By Tim Bulman and Timo Leidecke, OECD Economics Department
Greece has rebounded from the COVID crisis. The tourists enjoying the beaches, restaurants and museums across Greece over the summer and as late as November are among the more visible signs of this rebound. Their numbers and spending approached the historical pre-COVID peak of 2019.
There are signs across Greece that the recovery has been much broader and deeper than a wave of post-lockdown holiday-makers. The ancient port of Piraeus is vibrant with record levels of activity and construction as wharves are extended and new cargo handling facilities are added. In the offices surrounding it, shipping agencies and fleet owners have been working long hours to help the global economy navigate the shifting demands and logistical complexities of the COVID crisis.
In sparkling new office parks and research centres around the northern centre of Thessaloniki, investments have been signed to develop pharmaceutical research and production, and to set-up world-leading software and IT development centres.
Across the country, hundreds of the projects laid out in the Greece 2.0 Recovery and Resilience Plan are already improving the quality of infrastructure and the business environment.
However surging energy and other primary commodity prices, especially since Russia’s invasion of Ukraine, have generated strong headwinds that have slowed Greece’s economy. The newly-launched 2023 Economic Survey of Greece projects that growth will slow from 5.1% in 2022 to a little over 1% in 2023.
Greece’s recovery from the COVID crisis has been strong
How can Greece successfully navigate through these headwinds, and set course for sustained growth and improving living standards? The Economic Survey identifies four priorities for Greece:
1. Healthy public finances. Keeping public debt ratios on a downward path is central for Greece achieving investment-grade sovereign debt rating, and with it readier access to less expensive financing for investment. Maintaining a primary budget of 1.5% to 2.0% of GDP would support better debt dynamics. Greece can sustain such surpluses while better supporting activity. On the one hand, it can reallocate funding to spending that best supports growth, such as infrastructure, education and active labour market policies, while limiting other areas such as the overall public payroll costs. On the other, maintaining revenues is also important. Focusing future tax rate changes on expanding the base of taxpayers, limiting tax expenditures and raising compliance, can maintain revenues while reducing the economic weight of taxes.
2. Financing for investment. The Hercules securitisation scheme is helping the main banks clear their backlog of non-performing loans. Much more efforts will be required to rebuild banks’ capital bases such that they re-start financing new investment. Developing non-bank financing can help circumnavigate the problems in the banking sector, better support smaller and medium-sized firms’ growth, and develop new businesses. Ensuring financial market regulations support transparency and information sharing, can help develop these sources.

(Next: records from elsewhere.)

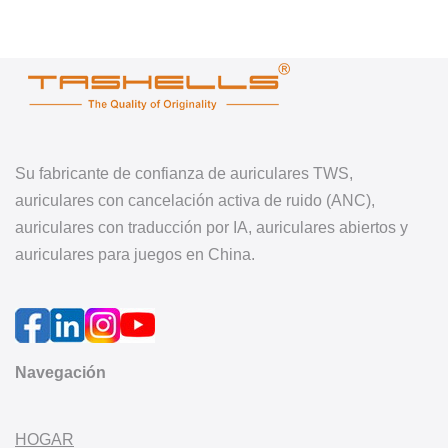
Su fabricante de confianza de auriculares TWS,
auriculares con cancelación activa de ruido (ANC),
auriculares con traducción por IA, auriculares abiertos y
auriculares para juegos en China.
Navegación
HOGAR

3. A dynamic business environment that stimulates investment. A decade of reforms and the Greece 2.0 measures are greatly improving Greece’s business environment, as recognised by OECD indices and other global ratings. Ensuring these reforms improve outcomes on the ground, and addressing the remaining weaknesses, however, is a marathon. Lower entry barriers, prioritising professional services, and strengthening the Hellenic Competition Commission and other economic regulators to improve competition can raise the dynamism of Greece’s markets. Improving the legal system’s effectiveness is central for firms in Greece, and fully integrating the justice system in the different measures to review and simplify all administrative processes could help accelerate progress.
Strengthening private investment would support long-term growth
Private business investment, 2021
4. A workforce ready for emerging opportunities. The post-COVID rebound has lifted the total number of people in work to the highest level since 2010 – and has even led to shortages of skills in sectors ranging from construction to IT. Promoting flexible work arrangements and encouraging young fathers to take up the new paid paternity leave, would activate more women, including in areas where skills are in short supply. The ongoing reforms to the public employment service, particularly to develop mutual obligation requirements centred on tailored personal action plans for the unemployed, can help them enter work. In the longer term, engaging more adults (both young and mature age) in higher-quality re-skilling programmes can ensure that the workforce has the skills to make the most of the opportunities offered by the digital and green transitions.
These measures will help Greece shift from the post-COVID rebound onto a path of sustained growth. This will be key for Greece to address the fundamental longer-term challenge of achieving a net-zero greenhouse gas emission economy and adapting to a changing climate. Priorities to address this challenge will be the topic of a forthcoming ECOSCOPE blog and an Economics Department Working Paper.